Task to carry out »
Although the records contain pictures, repeat only the text of every line exactly.

^^^^^^^^^^^^^^^^

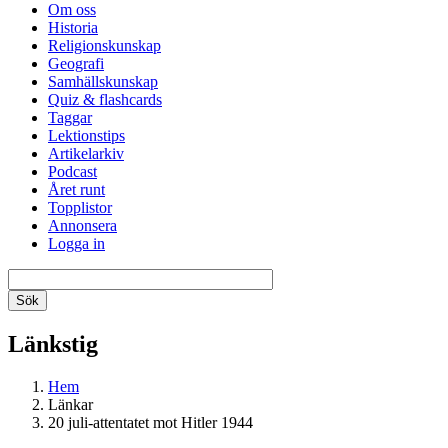
Om oss
Historia
Religionskunskap
Geografi
Samhällskunskap
Quiz & flashcards
Taggar
Lektionstips
Artikelarkiv
Podcast
Året runt
Topplistor
Annonsera
Logga in
Länkstig
Hem
Länkar
20 juli-attentatet mot Hitler 1944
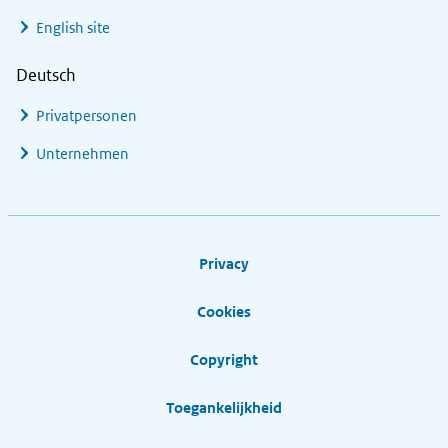
English site
Deutsch
Privatpersonen
Unternehmen
Footer links
Privacy
Cookies
Copyright
Toegankelijkheid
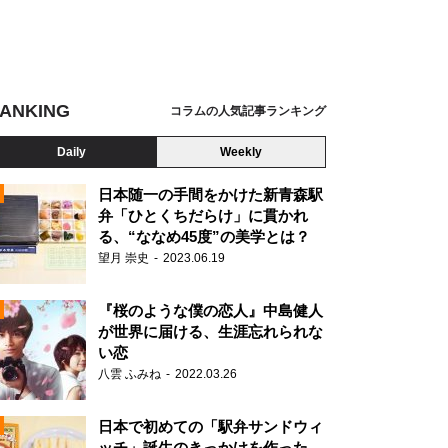
ANKING
コラムの人気記事ランキング
Daily
Weekly
日本随一の手間をかけた新青森駅
弁「ひとくちだらけ」に貫かれ
る、“ななめ45度”の美学とは？
望月 崇史
2023.06.19
『桜のような僕の恋人』中島健人
が世界に届ける、生涯忘れられな
い恋
八雲 ふみね
2022.03.26
N
日本で初めての「駅弁サンドウィ
ッチ」誕生のきっかけを作った、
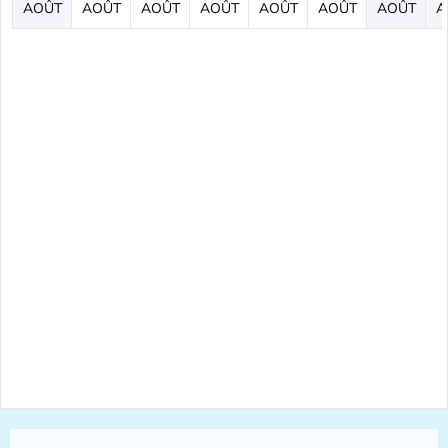
AOÛT
AOÛT
AOÛT
AOÛT
AOÛT
AOÛT
AOÛT
A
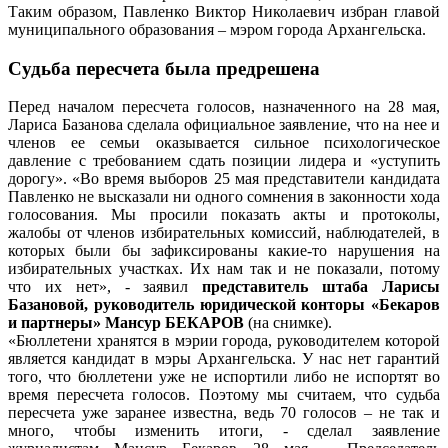
Таким образом, Павленко Виктор Николаевич избран главой
муниципального образования – мэром города Архангельска.
Судьба пересчета была предрешена
Перед началом пересчета голосов, назначенного на 28 мая,
Лариса Базанова сделала официальное заявление, что на нее и
членов ее семьи оказывается сильное психологическое
давление с требованием сдать позиции лидера и «уступить
дорогу». «Во время выборов 25 мая представители кандидата
Павленко не высказали ни одного сомнения в законности хода
голосования. Мы просили показать акты и протоколы,
жалобы от членов избирательных комиссий, наблюдателей, в
которых были бы зафиксированы какие-то нарушения на
избирательных участках. Их нам так и не показали, потому
что их нет», - заявил
представитель штаба Ларисы
Базановой, руководитель юридической конторы «Бекаров
и партнеры» Мансур БЕКАРОВ
(на снимке).
«Бюллетени хранятся в мэрии города, руководителем которой
является кандидат в мэры Архангельска. У нас нет гарантий
того, что бюллетени уже не испортили либо не испортят во
время пересчета голосов. Поэтому мы считаем, что судьба
пересчета уже заранее известна, ведь 70 голосов – не так и
много, чтобы изменить итоги, - сделал заявление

^^^^^^^^^^^^^^^^

Response area »
Om oss
Historia
Religionskunskap
Geografi
Samhällskunskap
Quiz & flashcards
Taggar
Lektionstips
Artikelarkiv
Podcast
Året runt
Topplistor
Annonsera
Logga in
Länkstig
Hem
Länkar
20 juli-attentatet mot Hitler 1944
English site
Deutsch
Privatpersonen
Unternehmen
Footer links
Privacy
Cookies
Copyright
Toegankelijkheid
ANKING
コラムの人気記事ランキング
Daily
Weekly
日本随一の手間をかけた新青森駅
弁「ひとくちだらけ」に貫かれ
る、“ななめ45度”の美学とは？
望月 崇史
2023.06.19
『桜のような僕の恋人』中島健人
が世界に届ける、生涯忘れられな
い恋
八雲 ふみね
2022.03.26
N
日本で初めての「駅弁サンドウィ
ッチ」誕生のきっかけを作った、
AOÛT
AOÛT
AOÛT
AOÛT
AOÛT
AOÛT
AOÛT
A
Таким образом, Павленко Виктор Николаевич избран главой
муниципального образования – мэром города Архангельска.
Судьба пересчета была предрешена
Перед началом пересчета голосов, назначенного на 28 мая,
Лариса Базанова сделала официальное заявление, что на нее и
членов ее семьи оказывается сильное психологическое
давление с требованием сдать позиции лидера и «уступить
дорогу». «Во время выборов 25 мая представители кандидата
Павленко не высказали ни одного сомнения в законности хода
голосования. Мы просили показать акты и протоколы,
жалобы от членов избирательных комиссий, наблюдателей, в
которых были бы зафиксированы какие-то нарушения на
избирательных участках. Их нам так и не показали, потому
что их нет», - заявил
представитель штаба Ларисы
Базановой, руководитель юридической конторы «Бекаров
и партнеры» Мансур БЕКАРОВ
(на снимке).
«Бюллетени хранятся в мэрии города, руководителем которой
является кандидат в мэры Архангельска. У нас нет гарантий
того, что бюллетени уже не испортили либо не испортят во
время пересчета голосов. Поэтому мы считаем, что судьба
пересчета уже заранее известна, ведь 70 голосов – не так и
много, чтобы изменить итоги, - сделал заявление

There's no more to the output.